Diduga Tak Berijin, Perusahaan PT Aika Ditengah Perumahan Padat Penduduk Di soal Warga
0 menit baca
BOGOR, Detikinews. id
10/2/2026. Puluhan warga yang dipimpin oleh tokoh masyarakat bersama tiga Ketua RT di Desa Tenjo mendatangi lokasi operasional PT Aika. Aksi ini dipicu oleh keresahan warga terkait keberadaan pabrik produksi panel briket beton yang diduga berdiri secara ilegal di tengah pemukiman warga tanpa izin resmi.
Tokoh masyarakat Desa Tenjo, Haji Mono Sukatma, bersama tiga ketua RT setempat, yakni Wawan (Ketua RT 02/02), Rohedi (Ketua RT 01/04), dan Enjen (Ketua RT 06/02), mendatangi lokasi pabrik setelah upaya komunikasi sebelumnya tidak mendapat tanggapan dari pihak manajemen.
Warga menduga PT Aika memanfaatkan izin perumahan untuk menjalankan aktivitas industri berat. "Kami datang untuk mempertanyakan legalitas perusahaan dan dampak lingkungan yang ditimbulkan.
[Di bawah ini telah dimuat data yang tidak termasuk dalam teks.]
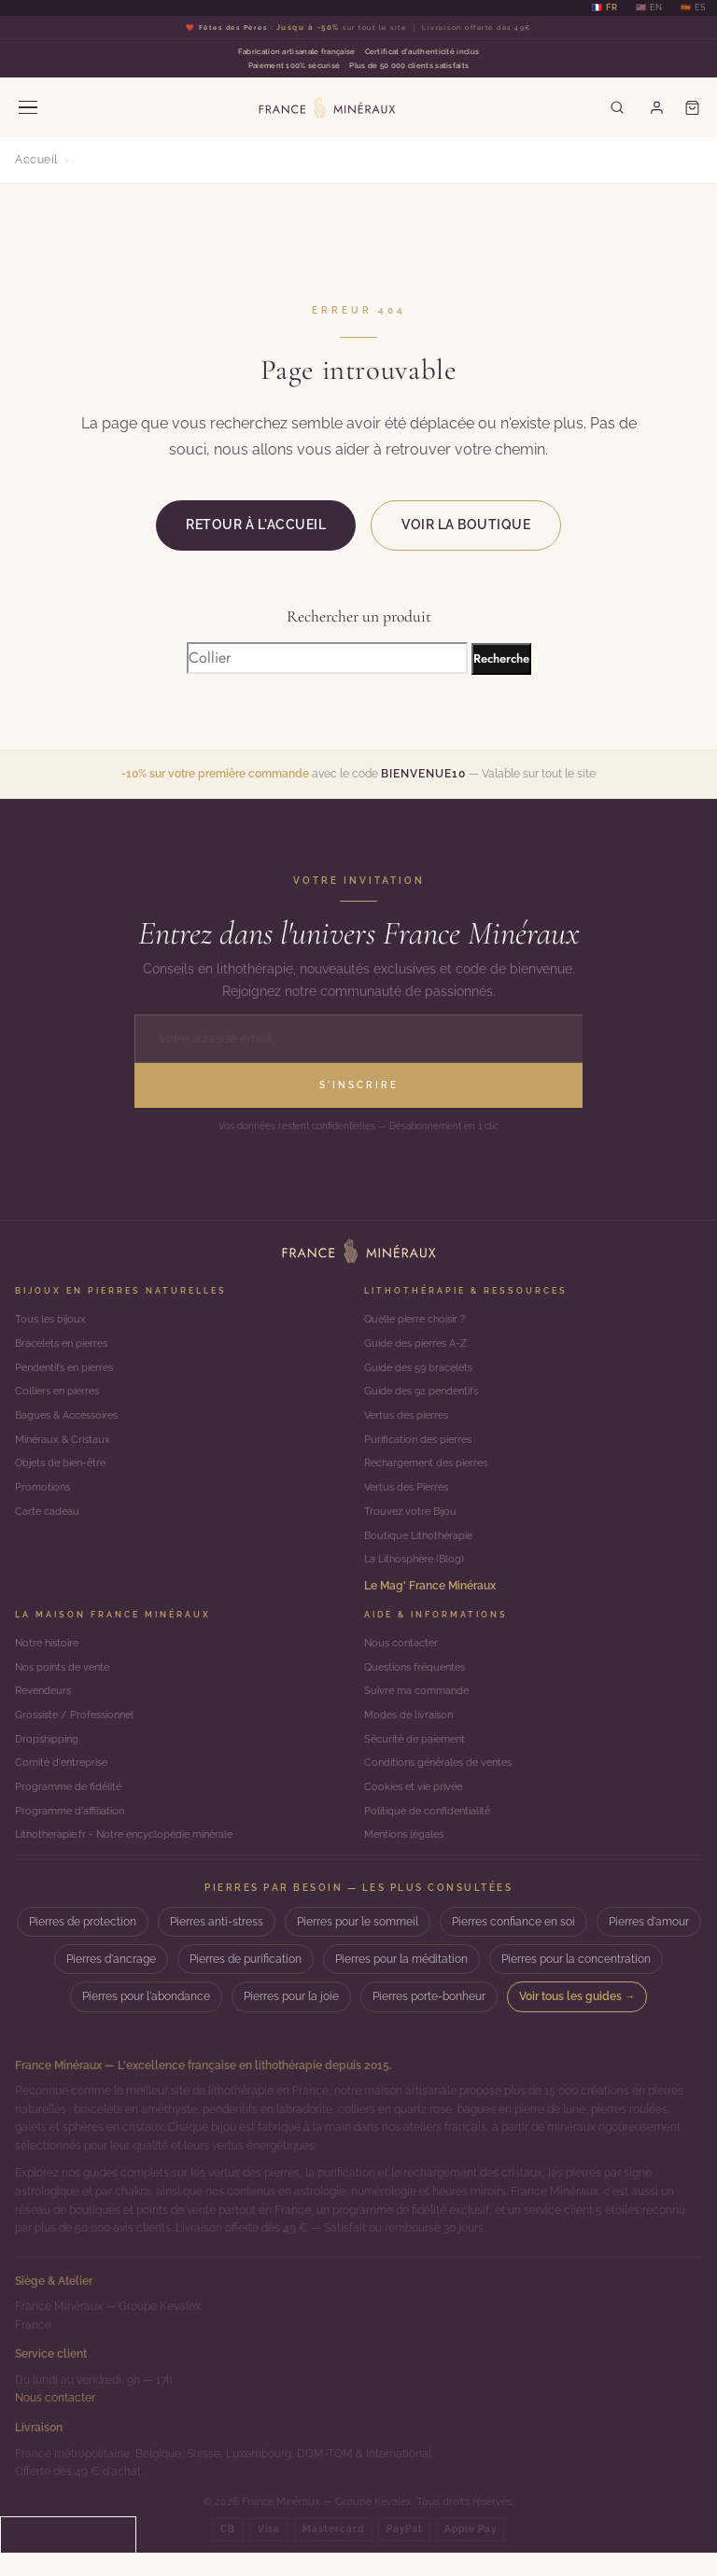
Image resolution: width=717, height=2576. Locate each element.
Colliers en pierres (61, 1395)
Aktivitas ini berada di tengah perumahan, bukan di kawasan industri," ujar Haji Mono di lokasi.
Kedatangan perwakilan warga disambut oleh Adin, salah satu pengelola pabrik. Dalam diskusi tersebut, Adin mengakui bahwa PT Aika memproduksi panel beton dengan menggunakan campuran bahan baku foam (busa) serta bahan kimia lainnya.
Pengakuan tersebut memperkuat kekhawatiran warga akan adanya potensi pencemaran lingkungan dan bahaya kesehatan jangka panjang akibat paparan bahan kimia di area padat penduduk.
Poin Utama Keresahan Warga:
• Lokasi Tidak Sesuai Peruntukan: Pabrik berdiri di tengah kawasan perumahan Desa Tenjo, bukan di zonasi industri.
• Dugaan Pelanggaran Izin: Perusahaan diduga "mendompleng" izin pembangunan perumahan untuk kegiatan pabrikasi.
• Risiko Kesehatan: Penggunaan bahan kimia dan foam dalam proses produksi dikhawatirkan mencemari udara dan sumber air warga.
Mengingat tidak adanya transparansi mengenai izin operasional dan AMDAL (Analisis Mengenai Dampak Lingkungan), masyarakat secara tegas meminta tindakan nyata dari pemerintah setempat.
"Kami meminta kepada Aparat Penegak Hukum (APH) dan Satpol PP Kecamatan Tenjo untuk segera turun tangan. Perusahaan yang jelas-jelas melanggar aturan dan berdiri tidak pada tempatnya ini harus segera ditutup demi kenyamanan dan keselamatan warga," pungkas perwakilan warga.